* _Task details_: Your answer should consist of every line in the records that holds "Gold".

* _Data supplied_:
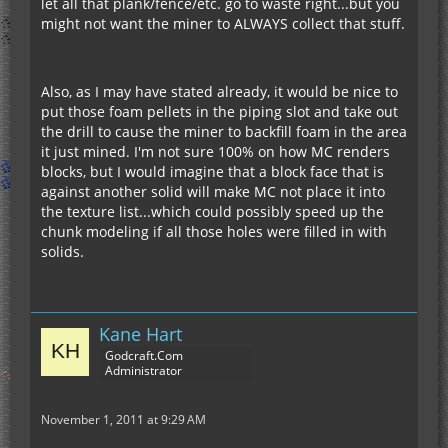
let all that plank/fence/etc. go to waste right...but you
might not want the miner to ALWAYS collect that stuff.
Also, as I may have stated already, it would be nice to
put those foam pellets in the piping slot and take out
the drill to cause the miner to backfill foam in the area
it just mined. I'm not sure 100% on how MC renders
blocks, but I would imagine that a block face that is
against another solid will make MC not place it into
the texture list...which could possibly speed up the
chunk modeling if all those holes were filled in with
solids.
Kane Hart
Godcraft.Com
Administrator
November 1, 2011 at 9:29 AM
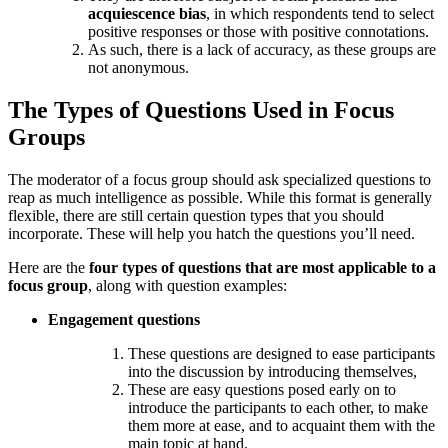
acquiescence bias
, in which respondents tend to select
positive responses or those with positive connotations.
As such, there is a lack of accuracy, as these groups are
not anonymous.
The Types of Questions Used in Focus
Groups
The moderator of a focus group should ask specialized questions to
reap as much intelligence as possible. While this format is generally
flexible, there are still certain question types that you should
incorporate. These will help you hatch the questions you’ll need.
Here are the
four types of questions that are most applicable to a
focus group
, along with question examples:
Engagement questions
These questions are designed to ease participants
into the discussion by introducing themselves,
These are easy questions posed early on to
introduce the participants to each other, to make
them more at ease, and to acquaint them with the
main topic at hand.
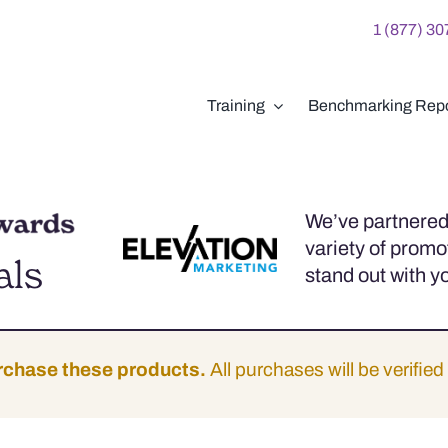
1 (877) 3
Training
Benchmarking Repo
We’ve partnered 
variety of promo
als
stand out with y
rchase these products.
All purchases will be verified 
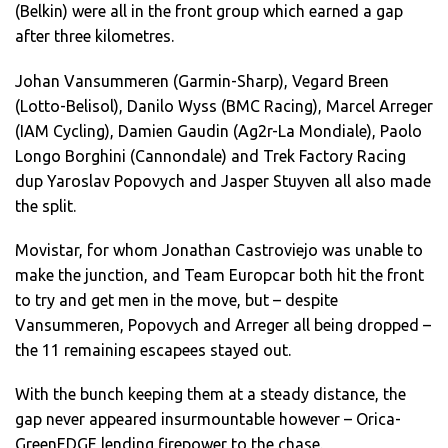
(Belkin) were all in the front group which earned a gap
after three kilometres.
Johan Vansummeren (Garmin-Sharp), Vegard Breen
(Lotto-Belisol), Danilo Wyss (BMC Racing), Marcel Arreger
(IAM Cycling), Damien Gaudin (Ag2r-La Mondiale), Paolo
Longo Borghini (Cannondale) and Trek Factory Racing
dup Yaroslav Popovych and Jasper Stuyven all also made
the split.
Movistar, for whom Jonathan Castroviejo was unable to
make the junction, and Team Europcar both hit the front
to try and get men in the move, but – despite
Vansummeren, Popovych and Arreger all being dropped –
the 11 remaining escapees stayed out.
With the bunch keeping them at a steady distance, the
gap never appeared insurmountable however – Orica-
GreenEDGE lending firepower to the chase.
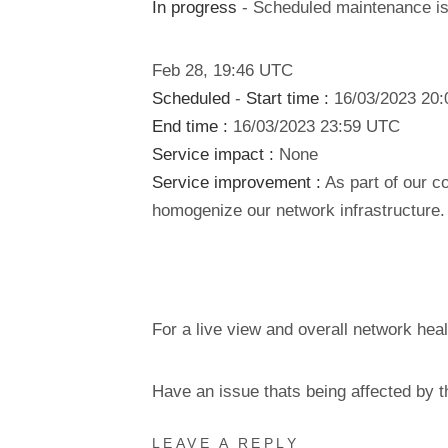
In progress
- Scheduled maintenance is 
Feb
28
,
19:46
UTC
Scheduled
-
Start time :
16/03/2023 20
End time :
16/03/2023 23:59 UTC
Service impact :
None
Service improvement :
As part of our c
homogenize our network infrastructure.
For a live view and overall network heal
Have an issue thats being affected by 
LEAVE A REPLY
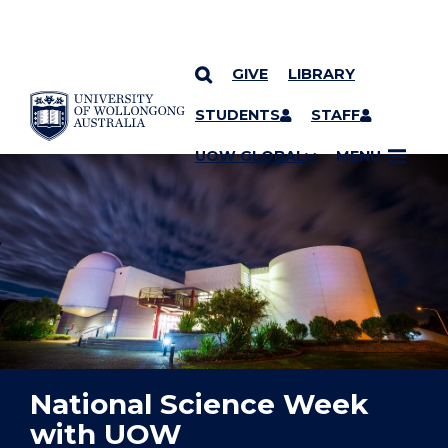
GIVE
LIBRARY
YOU ARE HERE
SKIP TO CONTENT
STUDENTS
STAFF
UOW GLOBAL
MENU
National Science Week
with UOW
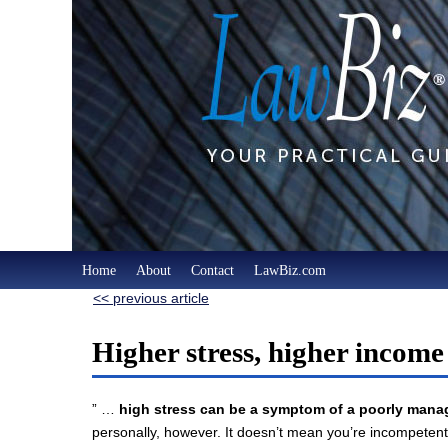
Home
About
Contact
LawBiz.com
<< previous article
Higher stress, higher income
” …
high stress can be a symptom of a poorly manag
personally, however. It doesn’t mean you’re incompetent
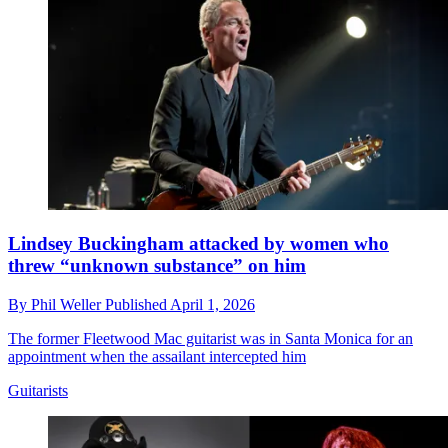
Lindsey Buckingham attacked by women who
threw “unknown substance” on him
By
Phil Weller
Published
April 1, 2026
The former Fleetwood Mac guitarist was in Santa Monica for an
appointment when the assailant intercepted him
Guitarists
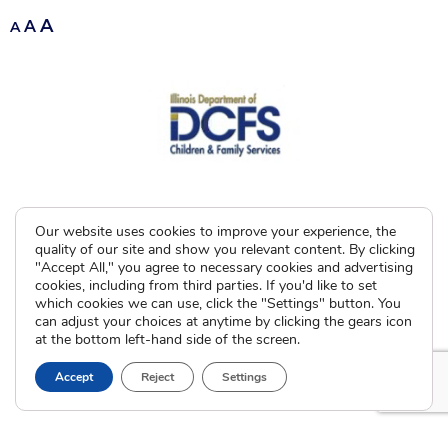
A
A
A
Our website uses cookies to improve your experience, the
quality of our site and show you relevant content. By clicking
"Accept All," you agree to necessary cookies and advertising
cookies, including from third parties. If you'd like to set
which cookies we can use, click the "Settings" button. You
can adjust your choices at anytime by clicking the gears icon
at the bottom left-hand side of the screen.
Accept
Reject
Settings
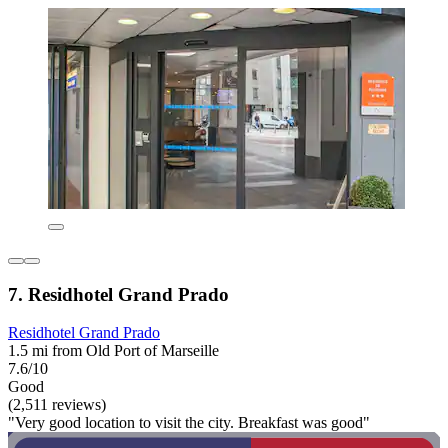
7. Residhotel Grand Prado
Residhotel Grand Prado
1.5 mi from Old Port of Marseille
7.6/10
Good
(2,511 reviews)
"Very good location to visit the city. Breakfast was good"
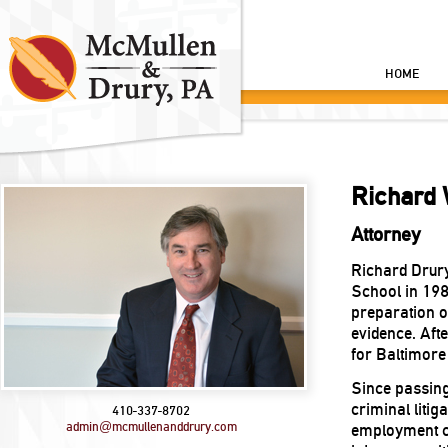
HOME
Richard 
Attorney
Richard Drury
School in 198
preparation of
evidence. Afte
for Baltimore
Since passing
criminal litig
410-337-8702
admin@mcmullenanddrury.com
employment c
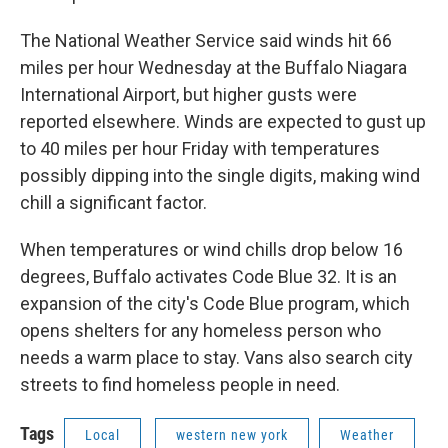
The National Weather Service said winds hit 66
miles per hour Wednesday at the Buffalo Niagara
International Airport, but higher gusts were
reported elsewhere. Winds are expected to gust up
to 40 miles per hour Friday with temperatures
possibly dipping into the single digits, making wind
chill a significant factor.
When temperatures or wind chills drop below 16
degrees, Buffalo activates Code Blue 32. It is an
expansion of the city's Code Blue program, which
opens shelters for any homeless person who
needs a warm place to stay. Vans also search city
streets to find homeless people in need.
Tags
Local
western new york
Weather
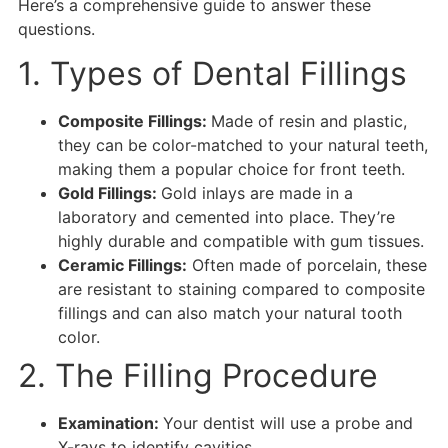
Here’s a comprehensive guide to answer these
questions.
1. Types of Dental Fillings
Composite Fillings:
Made of resin and plastic,
they can be color-matched to your natural teeth,
making them a popular choice for front teeth.
Gold Fillings:
Gold inlays are made in a
laboratory and cemented into place. They’re
highly durable and compatible with gum tissues.
Ceramic Fillings:
Often made of porcelain, these
are resistant to staining compared to composite
fillings and can also match your natural tooth
color.
2. The Filling Procedure
Examination:
Your dentist will use a probe and
X-rays to identify cavities.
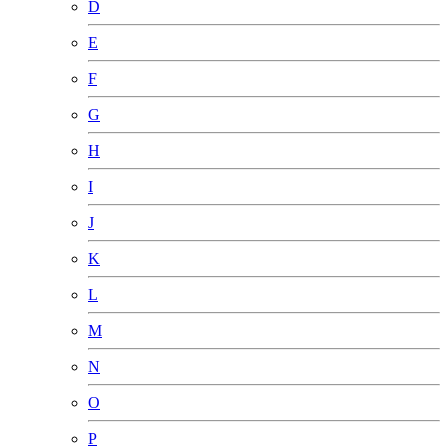
D
E
F
G
H
I
J
K
L
M
N
O
P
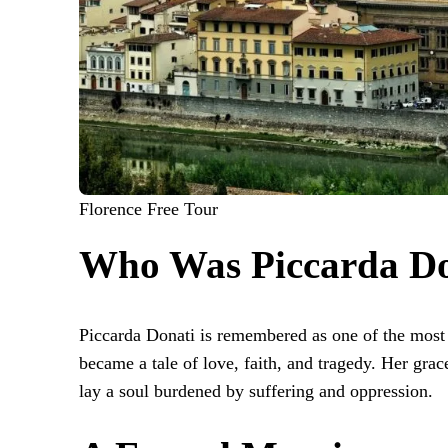
Florence Free Tour
Who Was Piccarda Do
Piccarda Donati is remembered as one of the most
became a tale of love, faith, and tragedy. Her gr
lay a soul burdened by suffering and oppression.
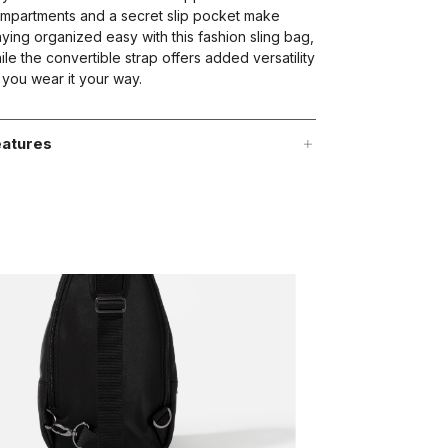
mpartments and a secret slip pocket make
aying organized easy with this fashion sling bag,
ile the convertible strap offers added versatility
 you wear it your way.
atures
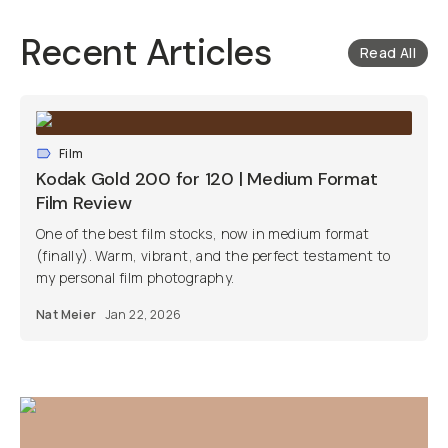
Recent Articles
Read All
Film
Kodak Gold 200 for 120 | Medium Format
Film Review
One of the best film stocks, now in medium format
(finally). Warm, vibrant, and the perfect testament to
my personal film photography.
Nat Meier
Jan 22, 2026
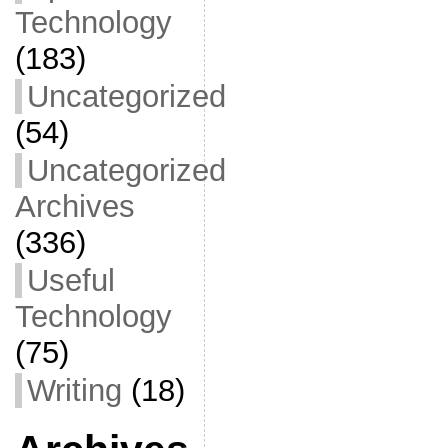
Technology
(183)
Uncategorized
(54)
Uncategorized
Archives
(336)
Useful
Technology
(75)
Writing
(18)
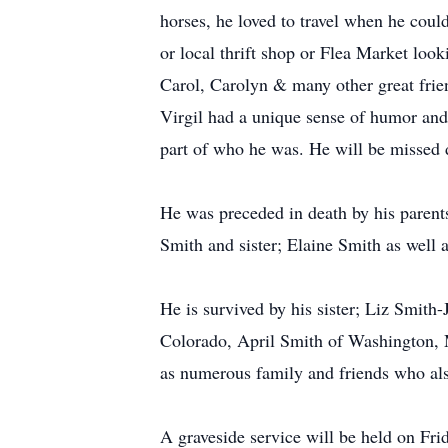
horses, he loved to travel when he coul
or local thrift shop or Flea Market look
Carol, Carolyn & many other great frien
Virgil had a unique sense of humor and 
part of who he was. He will be missed d
He was preceded in death by his parent
Smith and sister; Elaine Smith as well a
He is survived by his sister; Liz Smit
Colorado, April Smith of Washington, 
as numerous family and friends who als
A graveside service will be held on Fr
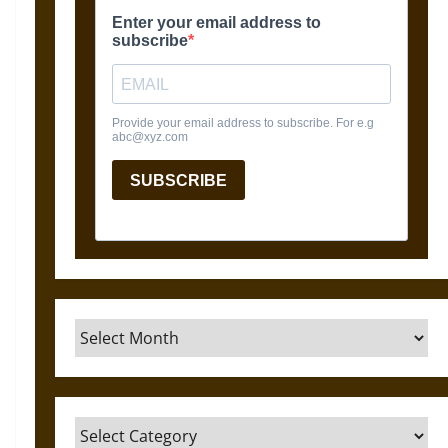
Archives
Categories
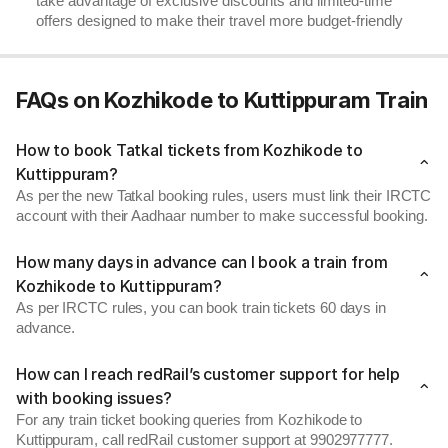
take advantage of exclusive discounts and limited-time
offers designed to make their travel more budget-friendly
FAQs on Kozhikode to Kuttippuram Train
How to book Tatkal tickets from Kozhikode to
Kuttippuram?
As per the new Tatkal booking rules, users must link their IRCTC
account with their Aadhaar number to make successful booking.
How many days in advance can I book a train from
Kozhikode to Kuttippuram?
As per IRCTC rules, you can book train tickets 60 days in
advance.
How can I reach redRail’s customer support for help
with booking issues?
For any train ticket booking queries from Kozhikode to
Kuttippuram, call redRail customer support at 9902977777.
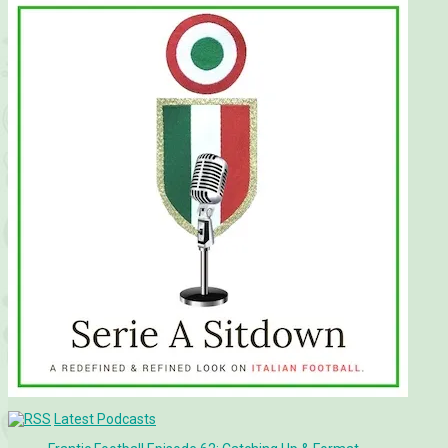
Latest Podcasts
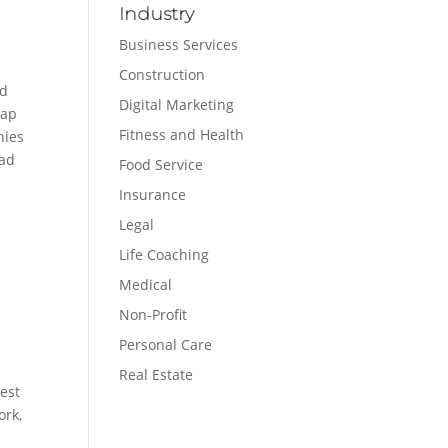
Industry
Business Services
Construction
nd
Digital Marketing
gap
Fitness and Health
nies
had
Food Service
Insurance
Legal
Life Coaching
Medical
Non-Profit
Personal Care
Real Estate
gest
ork,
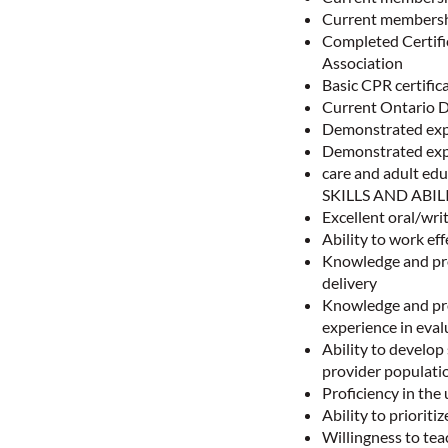
Current members
Completed Certif
Association
Basic CPR certific
Current Ontario D
Demonstrated exp
Demonstrated exp
care and adult edu
SKILLS AND ABIL
Excellent oral/writ
Ability to work ef
Knowledge and pro
delivery
Knowledge and pro
experience in eval
Ability to develop 
provider populat
Proficiency in th
Ability to priorit
Willingness to tea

* _Answer space_:
Gold Fillings:
Gold inlays are made in a
Kodak Gold 200 for 120 | Medium Format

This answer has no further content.